Cornwall is within the diocese of Exeter, and province of Canterbury; and forms, with three parishes in Devonshire, an archdeaconry, comprising the deaneries of East, Kerrier, Penwith, Powder, Pyder, Trigg-Major, Trigg-Minor, and West, and containing 203 parishes: the Scilly Islands are also in the archdeaconry of Cornwall. The office of rural dean, which in most parts of the kingdom has become nearly nominal, is here an efficient office; the rural deans are appointed annually, perform regular visitations to every church within their deaneries, and report the state of each at the archdeacon's visitations. For civil purposes the county is divided into the hundreds of East, Kerrier, Lesnewth, Penwith, Powder, Pyder, Stratton, Trigg, and West. It contains the borough and market towns of Bodmin, Falmouth, Helston, Launceston, Liskeard, Penryn, St. Ives, and Truro; the following market-towns, also ancient boroughs, but deprived of their privilege of sending representatives to parliament by the act of the 2nd of William IV., cap. 45, viz., Bossiney, Callington, Camelford, East Looe, Fowey, Lostwithiel, St. Mawes, Saltash, and Tregoney; four decayed boroughs having no markets, deprived in like manner, viz., Newport, St.

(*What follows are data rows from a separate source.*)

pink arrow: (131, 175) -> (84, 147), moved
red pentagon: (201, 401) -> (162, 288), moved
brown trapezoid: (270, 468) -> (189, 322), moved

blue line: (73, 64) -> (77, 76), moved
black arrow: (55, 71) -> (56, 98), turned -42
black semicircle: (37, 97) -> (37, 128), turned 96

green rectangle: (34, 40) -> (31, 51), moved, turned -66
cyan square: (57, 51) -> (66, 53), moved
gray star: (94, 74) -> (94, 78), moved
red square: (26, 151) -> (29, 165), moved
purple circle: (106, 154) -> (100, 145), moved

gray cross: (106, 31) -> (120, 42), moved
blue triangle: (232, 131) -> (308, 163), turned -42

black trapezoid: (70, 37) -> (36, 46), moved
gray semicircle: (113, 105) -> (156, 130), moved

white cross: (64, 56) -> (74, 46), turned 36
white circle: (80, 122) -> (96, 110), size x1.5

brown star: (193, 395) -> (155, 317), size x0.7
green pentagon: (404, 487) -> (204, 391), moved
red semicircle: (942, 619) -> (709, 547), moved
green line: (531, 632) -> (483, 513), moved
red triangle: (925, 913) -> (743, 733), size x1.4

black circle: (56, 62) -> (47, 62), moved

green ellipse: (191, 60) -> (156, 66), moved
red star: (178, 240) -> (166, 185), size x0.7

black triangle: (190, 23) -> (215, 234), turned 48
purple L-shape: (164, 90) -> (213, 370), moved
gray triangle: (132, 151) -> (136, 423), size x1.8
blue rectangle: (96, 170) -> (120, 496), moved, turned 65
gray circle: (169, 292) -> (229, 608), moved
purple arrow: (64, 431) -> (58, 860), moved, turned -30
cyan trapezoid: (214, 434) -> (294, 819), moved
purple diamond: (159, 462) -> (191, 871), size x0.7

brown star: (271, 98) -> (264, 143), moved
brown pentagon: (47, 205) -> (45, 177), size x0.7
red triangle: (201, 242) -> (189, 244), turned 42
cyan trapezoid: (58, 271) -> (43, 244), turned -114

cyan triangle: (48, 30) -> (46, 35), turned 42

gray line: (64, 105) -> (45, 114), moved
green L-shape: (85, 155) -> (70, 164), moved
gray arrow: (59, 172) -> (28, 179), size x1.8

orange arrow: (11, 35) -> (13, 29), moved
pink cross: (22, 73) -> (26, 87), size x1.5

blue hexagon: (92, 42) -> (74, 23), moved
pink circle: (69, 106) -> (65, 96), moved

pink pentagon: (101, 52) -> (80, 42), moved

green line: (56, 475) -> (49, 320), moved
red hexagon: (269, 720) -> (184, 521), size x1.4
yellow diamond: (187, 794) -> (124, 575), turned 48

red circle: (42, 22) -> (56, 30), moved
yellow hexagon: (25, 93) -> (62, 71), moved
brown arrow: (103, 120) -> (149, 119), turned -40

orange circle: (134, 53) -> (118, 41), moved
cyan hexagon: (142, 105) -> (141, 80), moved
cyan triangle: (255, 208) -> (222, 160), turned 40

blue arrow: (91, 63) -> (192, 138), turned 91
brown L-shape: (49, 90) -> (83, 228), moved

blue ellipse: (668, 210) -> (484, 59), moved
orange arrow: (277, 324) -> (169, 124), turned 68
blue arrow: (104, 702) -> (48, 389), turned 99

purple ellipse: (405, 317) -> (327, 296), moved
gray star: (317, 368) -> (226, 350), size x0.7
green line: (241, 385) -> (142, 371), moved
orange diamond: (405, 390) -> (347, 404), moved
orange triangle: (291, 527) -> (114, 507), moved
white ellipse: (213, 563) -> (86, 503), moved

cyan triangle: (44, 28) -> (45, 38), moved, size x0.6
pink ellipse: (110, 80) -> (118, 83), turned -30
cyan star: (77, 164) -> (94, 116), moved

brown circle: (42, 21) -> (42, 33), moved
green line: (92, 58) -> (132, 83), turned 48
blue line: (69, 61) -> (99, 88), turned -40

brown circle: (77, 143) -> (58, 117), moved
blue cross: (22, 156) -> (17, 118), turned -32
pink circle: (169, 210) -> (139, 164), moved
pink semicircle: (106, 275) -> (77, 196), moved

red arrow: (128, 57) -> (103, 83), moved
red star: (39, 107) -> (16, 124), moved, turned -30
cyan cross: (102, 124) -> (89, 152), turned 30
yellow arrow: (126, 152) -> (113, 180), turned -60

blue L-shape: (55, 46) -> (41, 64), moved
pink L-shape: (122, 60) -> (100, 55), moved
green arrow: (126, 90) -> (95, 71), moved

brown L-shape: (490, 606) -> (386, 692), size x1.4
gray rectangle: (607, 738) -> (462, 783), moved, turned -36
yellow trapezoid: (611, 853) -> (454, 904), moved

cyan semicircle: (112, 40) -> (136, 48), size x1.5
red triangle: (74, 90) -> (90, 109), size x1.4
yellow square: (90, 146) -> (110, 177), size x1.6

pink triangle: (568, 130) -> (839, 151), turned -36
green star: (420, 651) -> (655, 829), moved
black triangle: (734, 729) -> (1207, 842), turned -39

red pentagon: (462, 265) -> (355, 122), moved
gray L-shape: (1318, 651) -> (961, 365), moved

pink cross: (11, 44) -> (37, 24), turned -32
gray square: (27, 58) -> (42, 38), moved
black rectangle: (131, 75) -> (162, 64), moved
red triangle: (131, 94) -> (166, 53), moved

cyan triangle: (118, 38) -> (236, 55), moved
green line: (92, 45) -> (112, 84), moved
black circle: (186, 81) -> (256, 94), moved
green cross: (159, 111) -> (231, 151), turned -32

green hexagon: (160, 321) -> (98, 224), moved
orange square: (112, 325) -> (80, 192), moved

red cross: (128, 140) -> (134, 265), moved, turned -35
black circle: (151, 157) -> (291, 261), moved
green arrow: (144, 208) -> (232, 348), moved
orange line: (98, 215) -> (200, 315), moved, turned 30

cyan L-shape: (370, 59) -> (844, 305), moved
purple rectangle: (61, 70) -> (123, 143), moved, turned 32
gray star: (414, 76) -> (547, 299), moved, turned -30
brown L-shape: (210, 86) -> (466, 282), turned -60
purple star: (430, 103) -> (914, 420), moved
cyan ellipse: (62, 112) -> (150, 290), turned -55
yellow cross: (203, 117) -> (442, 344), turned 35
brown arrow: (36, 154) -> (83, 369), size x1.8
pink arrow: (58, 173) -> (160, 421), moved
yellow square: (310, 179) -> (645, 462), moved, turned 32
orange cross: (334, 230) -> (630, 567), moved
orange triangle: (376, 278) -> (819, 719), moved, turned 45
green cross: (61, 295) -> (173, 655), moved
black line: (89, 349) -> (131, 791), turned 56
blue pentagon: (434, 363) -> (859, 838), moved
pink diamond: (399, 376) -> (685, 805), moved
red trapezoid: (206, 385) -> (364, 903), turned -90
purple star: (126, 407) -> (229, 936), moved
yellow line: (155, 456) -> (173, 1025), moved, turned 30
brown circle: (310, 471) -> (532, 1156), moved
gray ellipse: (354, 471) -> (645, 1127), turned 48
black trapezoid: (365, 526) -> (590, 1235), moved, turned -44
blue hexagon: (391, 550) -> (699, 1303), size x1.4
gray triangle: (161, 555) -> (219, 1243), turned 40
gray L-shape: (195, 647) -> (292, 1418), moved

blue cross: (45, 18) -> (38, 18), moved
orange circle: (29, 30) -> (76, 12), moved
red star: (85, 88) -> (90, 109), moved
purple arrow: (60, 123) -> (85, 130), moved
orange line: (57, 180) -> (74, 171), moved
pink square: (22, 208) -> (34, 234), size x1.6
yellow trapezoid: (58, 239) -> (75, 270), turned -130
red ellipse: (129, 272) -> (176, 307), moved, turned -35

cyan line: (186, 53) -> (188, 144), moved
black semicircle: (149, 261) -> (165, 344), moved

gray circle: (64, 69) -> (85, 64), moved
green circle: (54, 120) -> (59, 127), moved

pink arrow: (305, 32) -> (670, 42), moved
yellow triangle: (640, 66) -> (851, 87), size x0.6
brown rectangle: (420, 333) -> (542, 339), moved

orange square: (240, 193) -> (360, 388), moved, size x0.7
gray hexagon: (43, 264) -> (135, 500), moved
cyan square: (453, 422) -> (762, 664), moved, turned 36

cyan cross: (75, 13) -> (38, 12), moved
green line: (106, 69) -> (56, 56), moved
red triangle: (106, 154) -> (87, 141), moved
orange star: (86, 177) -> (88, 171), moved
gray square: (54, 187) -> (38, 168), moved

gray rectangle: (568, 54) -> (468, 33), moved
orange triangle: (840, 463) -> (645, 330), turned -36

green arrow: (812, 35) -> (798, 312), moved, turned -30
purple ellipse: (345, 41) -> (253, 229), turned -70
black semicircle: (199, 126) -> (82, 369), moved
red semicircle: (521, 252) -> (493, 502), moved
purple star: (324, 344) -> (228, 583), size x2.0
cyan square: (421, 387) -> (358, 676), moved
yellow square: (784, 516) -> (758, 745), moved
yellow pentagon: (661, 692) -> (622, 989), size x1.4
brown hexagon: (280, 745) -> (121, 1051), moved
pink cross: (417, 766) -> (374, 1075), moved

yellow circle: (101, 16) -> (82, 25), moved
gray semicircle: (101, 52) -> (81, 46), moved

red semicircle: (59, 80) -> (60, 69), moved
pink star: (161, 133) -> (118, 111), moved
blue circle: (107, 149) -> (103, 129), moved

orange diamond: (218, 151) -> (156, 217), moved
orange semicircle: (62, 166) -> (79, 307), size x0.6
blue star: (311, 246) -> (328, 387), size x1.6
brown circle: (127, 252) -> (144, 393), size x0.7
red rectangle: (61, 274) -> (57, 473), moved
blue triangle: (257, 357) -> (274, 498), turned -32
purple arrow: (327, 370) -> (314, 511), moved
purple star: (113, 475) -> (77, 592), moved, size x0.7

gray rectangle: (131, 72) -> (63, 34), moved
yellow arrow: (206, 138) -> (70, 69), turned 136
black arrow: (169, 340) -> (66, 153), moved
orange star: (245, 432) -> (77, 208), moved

Germans, St. Michael, and West Looe; and twelve market-towns which are not boroughs, viz., Camborne, Grampound, Marazion, Padstow, Penzance, Polperro, Redruth, St. Agnes, St. Austell, St. Columb, Stratton, and Wadebridge. Of the above towns, twelve are sea-ports, viz., Falmouth, Fowey, Looe, Marazion, Padstow, Penryn, Penzance, Polperro, St. Agnes, St. Ives, Truro, and Wadebridge; besides which, there are the smaller ports of Boscastle, Bude, Charlestown, Gweek, Hayle, Helford, Mevagissey, New Quay, Porth, Port-Isaac, Portleven, Portreath or Basset's Cove, and Trevannance. By the act above named the county was divided into two portions, called the Eastern and the Western divisions, each sending two representatives to parliament: the boroughs Bodmin and Truro continue to return two members each, as also does Penryn, in conjunction with Falmouth, which, prior to the passing of the act, enjoyed no share in the representation: Helston, Launceston, Liskeard, and St. Ives, each now return only one. Cornwall is included in the Western circuit: the spring and summer assizes, and the quarter-sessions, are held at Bodmin, where stand the county gaol and house of correction; and the Easter quarter-sessions at Truro.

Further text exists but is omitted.